After dividing we get a new breakdown of the number of scale classes, displayed below. We also tack on a cumulative sum: 17 symmetric classes and 352 total classes. The total of 352 is one higher than the one we derived in the tertian scale page because this method counts the scale with no notes.
↗️d12 ∾ (⊢ ≍ +`) sym12 ÷ d12 ┌─ ╵ 1 2 3 4 6 12 2 1 2 3 9 335 2 3 5 8 17 352 ┘
Following the method on that page, we can normalize all scales (including those that don't contain the root) and group them by the number of unique transpositions.
↗️Normalize ← { ⊑ ∨ ⌽⟜𝕩¨ ↕≠𝕩 } ≠ scales ← ⍷ Normalize¨ ⥊↕12⥊2 352 p12 ≍˘ >¨ ¯1 ↓ (+˝¬∨`p12 (⌽≡⊢)⌜ scales) ⊔ scales ┌─ ╵ 1 ┌─ ╵ 0 0 0 0 0 0 0 0 0 0 0 0 1 1 1 1 1 1 1 1 1 1 1 1 ┘ 2 ┌─ ╵ 1 0 1 0 1 0 1 0 1 0 1 0 ┘ 3 ┌─ ╵ 1 0 0 1 0 0 1 0 0 1 0 0 1 1 0 1 1 0 1 1 0 1 1 0 ┘ 4 ┌─ ╵ 1 0 0 0 1 0 0 0 1 0 0 0 1 1 0 0 1 1 0 0 1 1 0 0 1 1 1 0 1 1 1 0 1 1 1 0 ┘ 6 ┌─ ╵ 1 0 0 0 0 0 1 0 0 0 0 0 1 1 0 0 0 0 1 1 0 0 0 0 1 0 1 0 0 0 1 0 1 0 0 0 1 1 1 0 0 0 1 1 1 0 0 0 1 1 0 0 1 0 1 1 0 0 1 0 1 1 0 1 0 0 1 1 0 1 0 0 1 1 1 1 0 0 1 1 1 1 0 0 1 1 1 0 1 0 1 1 1 0 1 0 1 1 1 1 1 0 1 1 1 1 1 0 ┘ ┘
All except the 6-fold symmetry are quite boring: just clusters of notes repeated at intervals!
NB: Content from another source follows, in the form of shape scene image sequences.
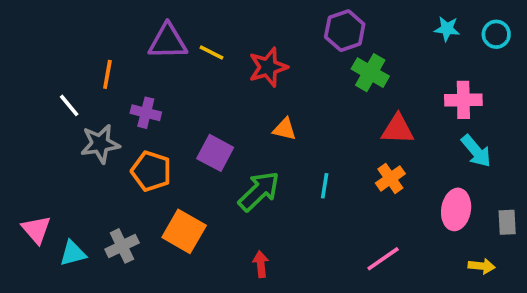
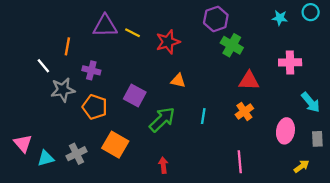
cyan circle: (496, 34) -> (311, 12), moved
cyan arrow: (476, 151) -> (311, 102), moved
pink line: (383, 259) -> (240, 162), turned -60
yellow arrow: (482, 266) -> (301, 166), turned -42

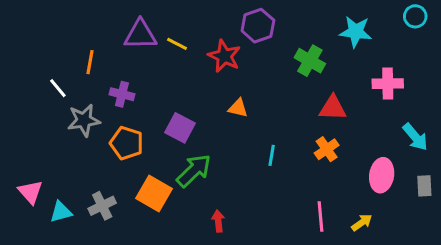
cyan star: (280, 18) -> (356, 32), moved, size x1.5
purple hexagon: (216, 19) -> (258, 26), moved
red star: (168, 42) -> (224, 56), turned -30
green arrow: (162, 119) -> (194, 171), moved
yellow arrow: (301, 166) -> (362, 223), moved

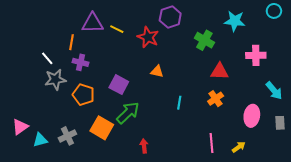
orange line: (90, 62) -> (71, 42), moved
white line: (58, 88) -> (47, 58), moved
pink triangle: (30, 192) -> (20, 127), turned 36

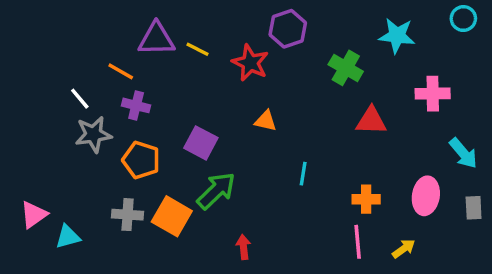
orange line: (71, 42) -> (121, 71), turned -70
orange cross: (216, 99) -> (366, 199), moved, turned 35
gray cross: (67, 136) -> (128, 215), moved, turned 30

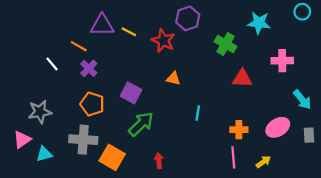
purple cross: (136, 105) -> (89, 68), turned 30
gray star: (93, 134) -> (40, 112), moved
pink ellipse: (426, 196) -> (278, 127), turned 50
gray cross: (128, 215) -> (83, 140), size x1.4
orange square: (172, 216) -> (112, 157), moved

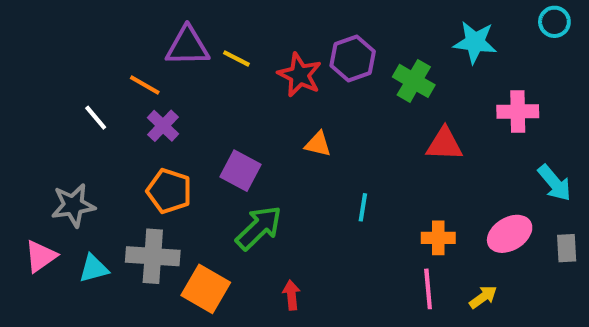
purple hexagon: (188, 18) -> (353, 59), moved
cyan triangle: (44, 154) -> (94, 268), moved

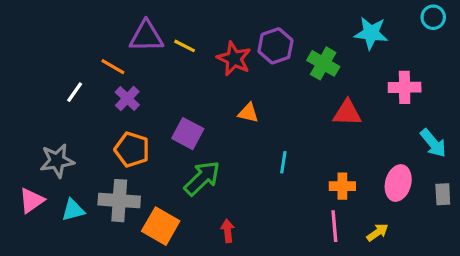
white line: (96, 118) -> (75, 92), turned 75
pink ellipse: (510, 234) -> (398, 183), turned -44

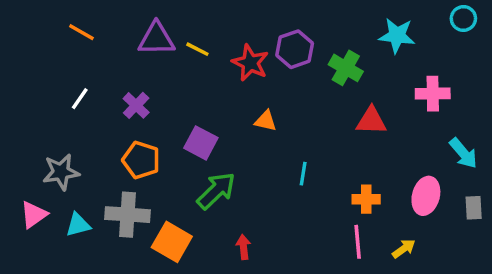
orange line: (113, 67) -> (81, 32), moved

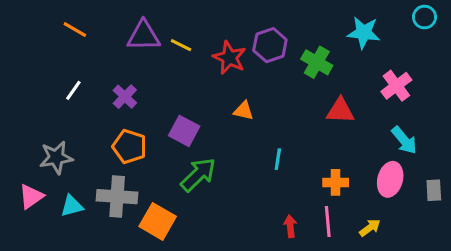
pink cross: (433, 94) -> (396, 86), turned -36
cyan arrow: (463, 153) -> (404, 140), moved
red arrow: (243, 247) -> (290, 226), moved

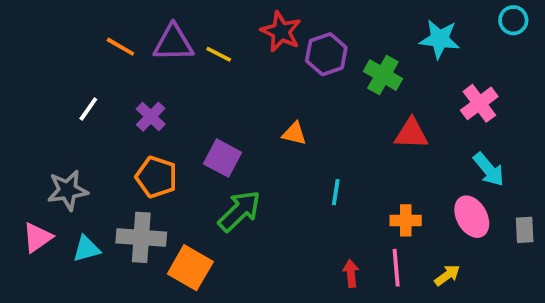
orange line: (75, 30) -> (120, 47), moved
red star: (229, 58) -> (281, 32), moved
pink ellipse: (390, 179) -> (472, 217), turned -44

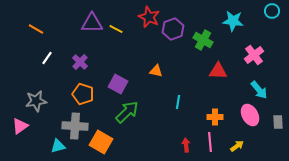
orange line: (120, 47) -> (36, 29), moved
cyan triangle: (86, 249) -> (58, 146), moved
However, four of the 6-fold symmetric scales break this pattern.
Out of these, the first three are all subsets of the octatonic scale (although in a twist the French 6th is also a subset of the whole-tone scale; it's kind of its own thing). The last one is a pretty complex beast. Also it can be traversed as a cycle of 4-step and 5-step intervals (4-4-5-5-4-4-5-5) and that's… something?